NasoVoce: A Nose-Mounted Low-Audibility Speech Interface for Always-Available Speech Interaction
It addresses the problem of discreet, noise-robust voice interaction for users in noisy environments, though it appears incremental as it builds on existing silent speech methods.
The paper tackles the challenge of creating a low-audibility speech interface for always-available AI interaction by introducing NasoVoce, a nose-mounted device that fuses acoustic and vibration signals, resulting in improved speech recognition and quality metrics like PESQ and STOI.

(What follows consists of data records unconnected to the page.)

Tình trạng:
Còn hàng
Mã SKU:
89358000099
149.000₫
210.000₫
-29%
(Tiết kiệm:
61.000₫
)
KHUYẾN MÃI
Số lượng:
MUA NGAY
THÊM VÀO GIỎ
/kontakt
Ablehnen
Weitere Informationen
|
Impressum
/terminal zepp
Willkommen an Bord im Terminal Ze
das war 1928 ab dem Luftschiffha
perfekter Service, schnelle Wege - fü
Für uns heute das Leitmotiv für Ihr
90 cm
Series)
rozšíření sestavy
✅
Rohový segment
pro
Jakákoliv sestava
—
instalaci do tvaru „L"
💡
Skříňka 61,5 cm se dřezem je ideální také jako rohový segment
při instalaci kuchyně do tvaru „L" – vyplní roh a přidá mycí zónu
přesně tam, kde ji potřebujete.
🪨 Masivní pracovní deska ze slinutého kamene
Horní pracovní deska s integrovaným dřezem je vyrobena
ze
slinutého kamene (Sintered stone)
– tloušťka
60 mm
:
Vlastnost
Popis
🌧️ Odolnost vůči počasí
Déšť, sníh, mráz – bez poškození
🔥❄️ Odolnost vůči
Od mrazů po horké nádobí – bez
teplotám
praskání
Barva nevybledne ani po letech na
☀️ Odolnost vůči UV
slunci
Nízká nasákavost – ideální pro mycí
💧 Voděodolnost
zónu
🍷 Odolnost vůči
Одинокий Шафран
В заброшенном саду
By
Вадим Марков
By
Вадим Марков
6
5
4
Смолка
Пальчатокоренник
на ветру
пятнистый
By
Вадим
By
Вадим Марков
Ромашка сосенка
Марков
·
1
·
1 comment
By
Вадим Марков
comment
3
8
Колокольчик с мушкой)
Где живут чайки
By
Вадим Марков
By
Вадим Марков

Silent and whispered speech offer promise for always-available voice interaction with AI, yet existing methods struggle to balance vocabulary size, wearability, silence, and noise robustness. We present NasoVoce, a nose-bridge-mounted interface that integrates a microphone and a vibration sensor. Positioned at the nasal pads of smart glasses, it unobtrusively captures both acoustic and vibration signals. The nasal bridge, close to the mouth, allows access to bone- and skin-conducted speech and enables reliable capture of low-volume utterances such as whispered speech. While the microphone captures high-quality audio, it is highly sensitive to environmental noise. Conversely, the vibration sensor is robust to noise but yields lower signal quality. By fusing these complementary inputs, NasoVoce generates high-quality speech robust against interference. Evaluation with Whisper Large-v2, PESQ, STOI, and MUSHRA ratings confirms improved recognition and quality. NasoVoce demonstrates the feasibility of a practical interface for always-available, continuous, and discreet AI voice conversations.